フランドール「ねぇ、何かお話を聞かせてよ」
夜見「はぁ?お話?」
そう言うと、フランドールは頷いた。
フランドール「そう、私が知らないようなお話」
夜見「お話ねぇ...じゃあ、俺が昔聞いた事のある話でいいか?」
フランドール「うん、いいよ」
そして夜見は、お話をフランドールに聞かせる。
夜見「まぁ、今より少し前の話だ
ある男の子は、とても優しい心を持っていた
その男の子は、困っている人がいたらすぐに助けようとする」
フランドール「へぇ、それで?」
夜見「その男の子はある日、困っている男性を見かけた
そして男の子は声をかけた どうしたの?ってな
そして男性は答えた 実は子供に手伝ってほしいことがあってねっと
そして男の子はその男性を助けることにしたんだ」
フランドール「見ず知らずの男性を?」
夜見「あぁ、そうだ
そして男の子は、男性にある施設に連れて行かれた
そして男の子はそこで実験に利用された」
フランドール「実験?」
夜見「あぁ その実験ってのは、普通の人が、ここで言う能力を人に、無理矢理付与させる実験だったんだ
だが、男の子はその実験に耐えたんだ 男性の為を思ってな
そして月日は流れて、男の子が10歳辺りになったときだ
男の子はある日、その施設の人の会話を聞いた
そして男の子は、ある言葉を耳にしたんだ [神の創造計画]ってのをな」
フランドール「神の創造計画?なにそれ?」
夜見「神の創造計画ってのは、人に無理矢理、神ほどの力を手に入れさせるっていう計画だったんだ
その男の子は、男性に聞いたんだ 計画ってなんだ、どういうことだって
そして男性は答えた それはこの国の為だ お前は俺達に従ってればいいってな
だが男性達は、ある誤算に気付かなかった」
フランドール「ある誤算?」
夜見「それは、男の子がすでに力の使い方を知っていたことだ
男の子は7種類の力が使えた 火、水、氷、風、雷、闇、光がな」
フランドール「へぇ、そんなに まるでパチュリーみたい」
夜見「そして男の子は、その施設の人を信用しなくなり、力を使ったんだ
だが男の子は、力の加減を間違えて、施設の周りの町もろとも壊したんだ
そして男の子は友達も、両親も、大切なものをすべて壊してしまった
それで男の子は身を隠す生活をした この力を2度と使わない為に
そして月日は流れて、男の子は普通の生活に戻った ただ、その男の子はどこかへ姿を消した
その男の子はきっと、別の世界へ幸せを探しに
とまあ、こんな話だ どうだった?」
そして夜見はフランドールに感想を聞くと、フランドールは少し悲しそうな顔をしていた。
フランドール「なんだか、とても悲しいお話だね」
夜見「まあ、こんな話しか知らないしな さてと」
そう言って夜見は立ち上がった。するとフランドールは、夜見に聞いた。
フランドール「どこに行くの?」
夜見「どこか泊まれる場所を探しに行く じゃあな」
夜見はその場を立ち去ろうとしたが、フランドールはある提案をする。
フランドール「じゃあ、紅魔館に泊まってく?お姉様もきっと歓迎するよ」
夜見(紅魔館か 確かに歓迎はしてくれるだろうが...)
そして夜見は、フランドールに言った。
夜見「じゃあ、そうするかな」
すると、フランドールは嬉しそうな顔をした。
フランドール「本当!?じゃあ、お姉様に言ってくる!」
そう言ってフランドールは、紅魔館へ飛んでいった。そして夜見は、歩いて紅魔館へ向かった。

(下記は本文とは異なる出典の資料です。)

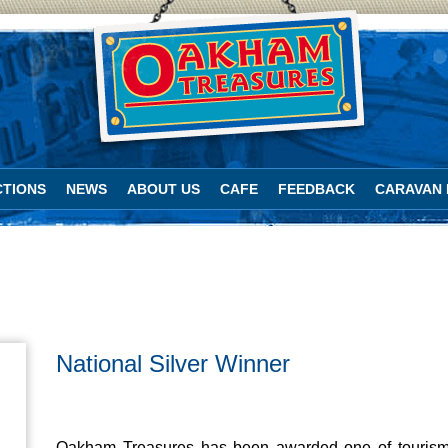
TIONS
NEWS
ABOUT US
CAFE
FEEDBACK
CARAVAN 
National Silver Winner
Oakham Treasures has been awarded one of tourism’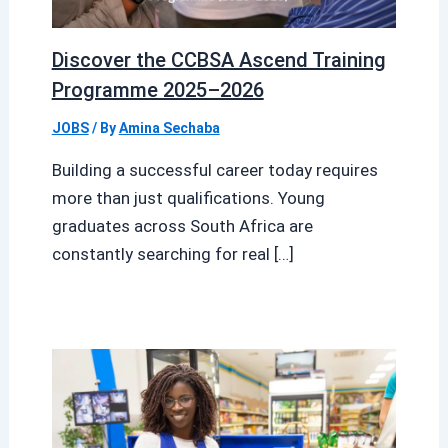
Discover the CCBSA Ascend Training
Programme 2025–2026
JOBS
/ By
Amina Sechaba
Building a successful career today requires
more than just qualifications. Young
graduates across South Africa are
constantly searching for real […]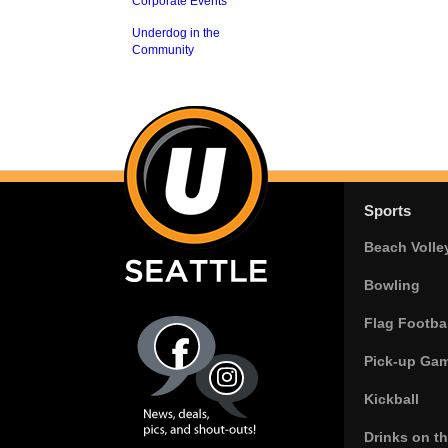
Corporate Events
Underdog in the
Community
Sports
Beach Volle
Bowling
Flag Footbal
Pick-up Ga
Kickball
Drinks on t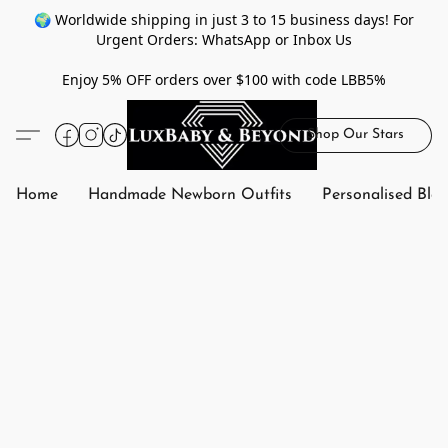
🌍 Worldwide shipping in just 3 to 15 business days! For
Urgent Orders: WhatsApp or Inbox Us
Enjoy 5% OFF orders over $100 with code LBB5%
Shop Our Stars
Home
Handmade Newborn Outfits
Personalised Bla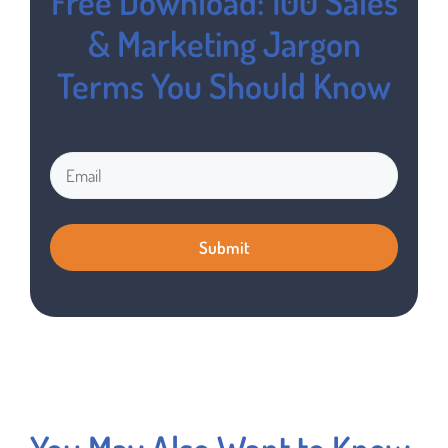
Free Download: 100 Sales
& Marketing Jargon
Terms You Should Know
You May Also Want to Know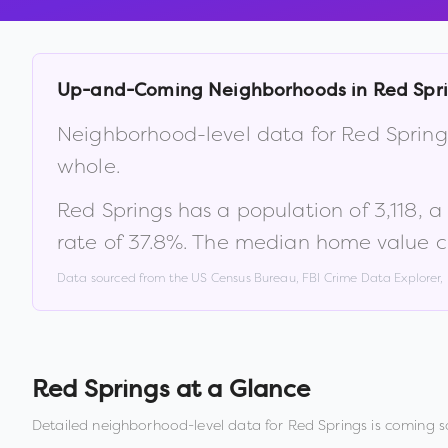
Up-and-Coming Neighborhoods in
Red Spr
Neighborhood-level data for
Red Spring
whole.
Red Springs
has a population of
3,118
, 
rate of
37.8
%
.
The median home value c
Data sourced from the US Census Bureau, FBI Crime Data Explorer
Red Springs
at a Glance
Detailed neighborhood-level data for
Red Springs
is coming s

紅魔館の門に着くと、そこにいた美鈴に声をかけられた。
美鈴「あ、黒夜さん お嬢様から話は聞いています どうぞ」
そう言って美鈴は門を開け、道を譲った。そして夜見は美鈴に言う。
夜見「あぁ、世話になる」
だが美鈴は、こう言った。
美鈴「大丈夫ですよ お嬢様も歓迎してるようでしたし」
夜見「そうか すまないな」
そう言って夜見は門をくぐり、紅魔館へ入る。エントランスには咲夜がいた。そして咲夜は夜見に言った。
咲夜「お嬢様がお呼びです ご案内しますので、付いてきてください」
夜見「レミリアさんが?」
咲夜「ええ、なんでもお話があるとか」
夜見「そうか、わかった」
そして夜見は咲夜の後を付いていき、咲夜は扉の前で立ち止まった。そして咲夜は夜見に言った。
咲夜「ここがお嬢様の部屋です では、中へどうぞ」
すると夜見は部屋の前に立ち、扉をノックした。
コンコン
レミリア「良いわよ、入って」
レミリアの許可を得られたので、夜見はレミリアの部屋に入る。
ガチャ
扉の向こうでは、中央の紅い椅子にレミリアは座っていた。そして奥の壁には、ベランダへ出られるガラスの扉があり、横の壁側にはとても大きいベッドがあった。
そしてレミリアは夜見に言った。
レミリア「ようこそ、紅魔館へ」
歓迎された夜見は、レミリアに呼ばれた理由を聞いた。
夜見「よお、レミリアさん 一体なんのようだ?」
すると、レミリアは立ち上がってベランダに出た。ベランダには白いテーブルと2つの椅子があった。そしてレミリアは椅子に座り、夜見に言った。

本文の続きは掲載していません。